▶ [What is expected]:
Each entry is to be given again word for word; images are dropped.

▶ [Input data]:
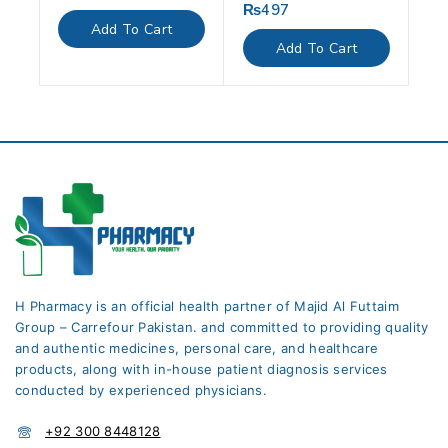
out
₨
497
0
of
out
Add To Cart
5
of
Add To Cart
5
H Pharmacy is an official health partner of Majid Al Futtaim
Group – Carrefour Pakistan. and committed to providing quality
and authentic medicines, personal care, and healthcare
products, along with in-house patient diagnosis services
conducted by experienced physicians.
+92 300 8448128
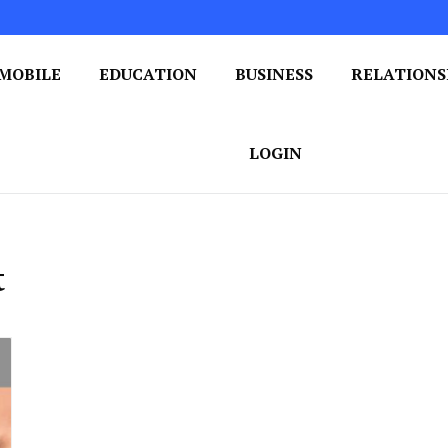
MOBILE
EDUCATION
BUSINESS
RELATIONS
 One Post at a Time
ploring the World of Blogging
LOGIN
t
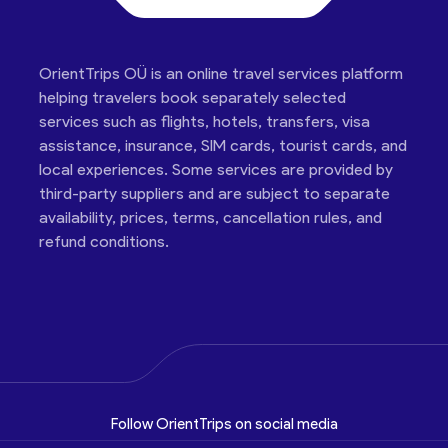
OrientTrips OÜ is an online travel services platform
helping travelers book separately selected
services such as flights, hotels, transfers, visa
assistance, insurance, SIM cards, tourist cards, and
local experiences. Some services are provided by
third-party suppliers and are subject to separate
availability, prices, terms, cancellation rules, and
refund conditions.
Follow OrientTrips on social media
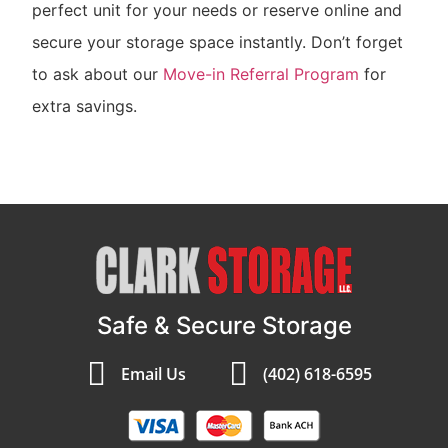
perfect unit for your needs or reserve online and
secure your storage space instantly. Don’t forget
to ask about our
Move-in Referral Program
for
extra savings.
Safe & Secure Storage
Email Us
(402) 618-6595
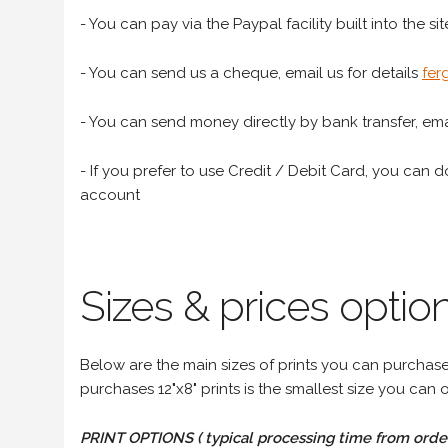
- You can pay via the Paypal facility built into the sit
- You can send us a cheque, email us for details
fer
- You can send money directly by bank transfer, emai
- If you prefer to use Credit / Debit Card, you can do
account
Sizes & prices option
Below are the main sizes of prints you can purchase f
purchases 12"x8" prints is the smallest size you can o
PRINT OPTIONS ( typical processing time from order 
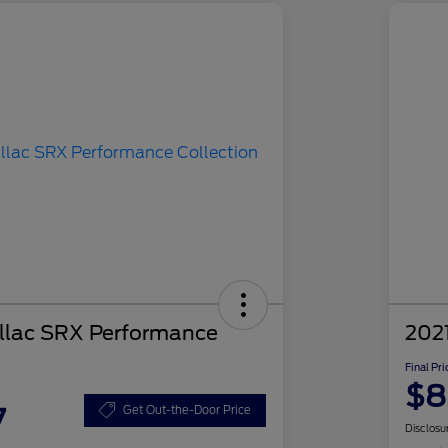
llac SRX Performance
2021
Final Pri
$8
7
Get Out-the-Door Price
Disclosu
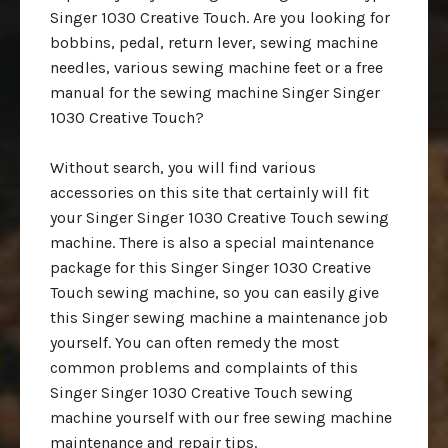
Singer 1030 Creative Touch. Are you looking for
bobbins, pedal, return lever, sewing machine
needles, various sewing machine feet or a free
manual for the sewing machine Singer Singer
1030 Creative Touch?
Without search, you will find various
accessories on this site that certainly will fit
your Singer Singer 1030 Creative Touch sewing
machine. There is also a special maintenance
package for this Singer Singer 1030 Creative
Touch sewing machine, so you can easily give
this Singer sewing machine a maintenance job
yourself. You can often remedy the most
common problems and complaints of this
Singer Singer 1030 Creative Touch sewing
machine yourself with our free sewing machine
maintenance and repair tips.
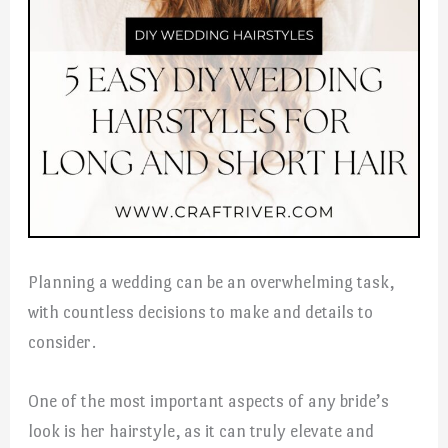
Planning a wedding can be an overwhelming task,
with countless decisions to make and details to
consider.
One of the most important aspects of any bride’s
look is her hairstyle, as it can truly elevate and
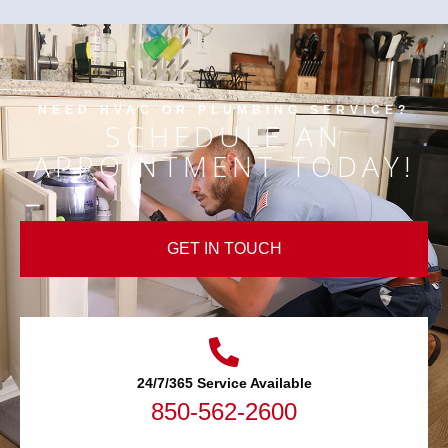
NEED HVAC OR PLUMBING SERVICE?
SCHEDULE AN
APPOINTMENT TODAY!
GET IN TOUCH
24/7/365 Service Available
850-562-2600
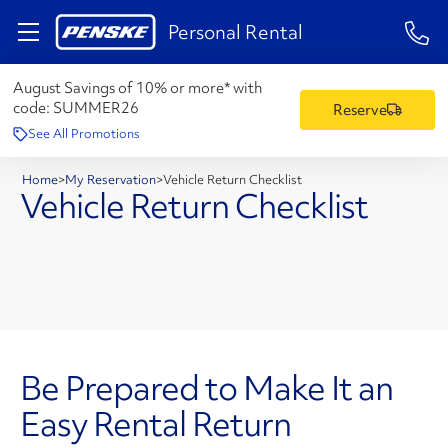
1-84
Personal Rental
August Savings of 10% or more* with
code:
SUMMER26
Reserve
See All Promotions
Home
>
My Reservation
>
Vehicle Return Checklist
Vehicle Return Checklist
Be Prepared to Make It an
Easy Rental Return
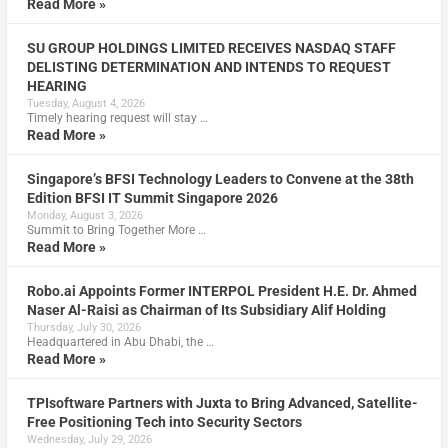
Read More »
SU GROUP HOLDINGS LIMITED RECEIVES NASDAQ STAFF
DELISTING DETERMINATION AND INTENDS TO REQUEST
HEARING
Tuesday, August 4, 2026
Timely hearing request will stay …
Read More »
Singapore’s BFSI Technology Leaders to Convene at the 38th
Edition BFSI IT Summit Singapore 2026
Monday, August 3, 2026
Summit to Bring Together More …
Read More »
Robo.ai Appoints Former INTERPOL President H.E. Dr. Ahmed
Naser Al-Raisi as Chairman of Its Subsidiary Alif Holding
Thursday, July 30, 2026
Headquartered in Abu Dhabi, the …
Read More »
TPIsoftware Partners with Juxta to Bring Advanced, Satellite-
Free Positioning Tech into Security Sectors
Wednesday, July 29, 2026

▶ [Response box]:
out
₨
497
0
of
out
Add To Cart
5
of
Add To Cart
5
H Pharmacy is an official health partner of Majid Al Futtaim
Group – Carrefour Pakistan. and committed to providing quality
and authentic medicines, personal care, and healthcare
products, along with in-house patient diagnosis services
conducted by experienced physicians.
+92 300 8448128
MOBILE
EDUCATION
BUSINESS
RELATIONS
 One Post at a Time
ploring the World of Blogging
LOGIN
t
OrientTrips OÜ is an online travel services platform
helping travelers book separately selected
services such as flights, hotels, transfers, visa
assistance, insurance, SIM cards, tourist cards, and
local experiences. Some services are provided by
third-party suppliers and are subject to separate
availability, prices, terms, cancellation rules, and
refund conditions.
Follow OrientTrips on social media
perfect unit for your needs or reserve online and
secure your storage space instantly. Don’t forget
to ask about our
Move-in Referral Program
for
extra savings.
Safe & Secure Storage
Email Us
(402) 618-6595
- You can pay via the Paypal facility built into the sit
- You can send us a cheque, email us for details
fer
- You can send money directly by bank transfer, emai
- If you prefer to use Credit / Debit Card, you can do
account
Sizes & prices option
Below are the main sizes of prints you can purchase f
purchases 12"x8" prints is the smallest size you can o
PRINT OPTIONS ( typical processing time from order 
llac SRX Performance
2021
Final Pri
$8
7
Get Out-the-Door Price
Disclosu
Singer 1030 Creative Touch. Are you looking for
bobbins, pedal, return lever, sewing machine
needles, various sewing machine feet or a free
manual for the sewing machine Singer Singer
1030 Creative Touch?
Without search, you will find various
accessories on this site that certainly will fit
your Singer Singer 1030 Creative Touch sewing
machine. There is also a special maintenance
package for this Singer Singer 1030 Creative
Touch sewing machine, so you can easily give
this Singer sewing machine a maintenance job
yourself. You can often remedy the most
common problems and complaints of this
Singer Singer 1030 Creative Touch sewing
machine yourself with our free sewing machine
maintenance and repair tips.
Planning a wedding can be an overwhelming task,
with countless decisions to make and details to
consider.
One of the most important aspects of any bride’s
look is her hairstyle, as it can truly elevate and
NEED HVAC OR PLUMBING SERVICE?
SCHEDULE AN
APPOINTMENT TODAY!
GET IN TOUCH
24/7/365 Service Available
850-562-2600
1-84
Personal Rental
August Savings of 10% or more* with
code:
SUMMER26
Reserve
See All Promotions
Home
>
My Reservation
>
Vehicle Return Checklist
Vehicle Return Checklist
Be Prepared to Make It an
Easy Rental Return
Read More »
SU GROUP HOLDINGS LIMITED RECEIVES NASDAQ STAFF
DELISTING DETERMINATION AND INTENDS TO REQUEST
HEARING
Tuesday, August 4, 2026
Timely hearing request will stay …
Read More »
Singapore’s BFSI Technology Leaders to Convene at the 38th
Edition BFSI IT Summit Singapore 2026
Monday, August 3, 2026
Summit to Bring Together More …
Read More »
Robo.ai Appoints Former INTERPOL President H.E. Dr. Ahmed
Naser Al-Raisi as Chairman of Its Subsidiary Alif Holding
Thursday, July 30, 2026
Headquartered in Abu Dhabi, the …
Read More »
TPIsoftware Partners with Juxta to Bring Advanced, Satellite-
Free Positioning Tech into Security Sectors
Wednesday, July 29, 2026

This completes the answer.